• **Assignment**
Beginning with the line where "ri tuomittiin, vaikka" appears, repeat every remaining line of the entries exactly, the last line included.

• **Listed entries**
* * *

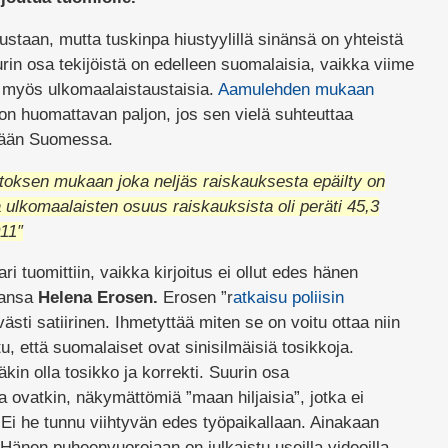
ustaan, mutta tuskinpa hiustyylillä sinänsä on yhteistä
rin osa tekijöistä on edelleen suomalaisia, vaikka viime
a myös ulkomaalaistaustaisia.
Aamulehden mukaan
n huomattavan paljon, jos sen vielä suhteuttaa
rään Suomessa.
aitoksen mukaan joka neljäs raiskauksesta epäilty on
ulkomaalaisten osuus raiskauksista oli peräti 45,3
11″
ri tuomittiin, vaikka kirjoitus ei ollut edes hänen
jansa
Helena Erosen.
Erosen ”r
atkaisu poliisin
västi satiirinen. Ihmetyttää miten se on voitu ottaa niin
u, että suomalaiset ovat sinisilmäisiä tosikkoja.
ääkin olla tosikko ja korrekti. Suurin osa
ia ovatkin, näkymättömiä ”maan hiljaisia”, jotka ei
 Ei he tunnu viihtyvän edes työpaikallaan. Ainakaan
. Hänen puheenvuorojaan on julkaistu useilla videoilla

* * *

• **Answer**
ri tuomittiin, vaikka kirjoitus ei ollut edes hänen
jansa
Helena Erosen.
Erosen ”r
atkaisu poliisin
västi satiirinen. Ihmetyttää miten se on voitu ottaa niin
u, että suomalaiset ovat sinisilmäisiä tosikkoja.
ääkin olla tosikko ja korrekti. Suurin osa
ia ovatkin, näkymättömiä ”maan hiljaisia”, jotka ei
 Ei he tunnu viihtyvän edes työpaikallaan. Ainakaan
. Hänen puheenvuorojaan on julkaistu useilla videoilla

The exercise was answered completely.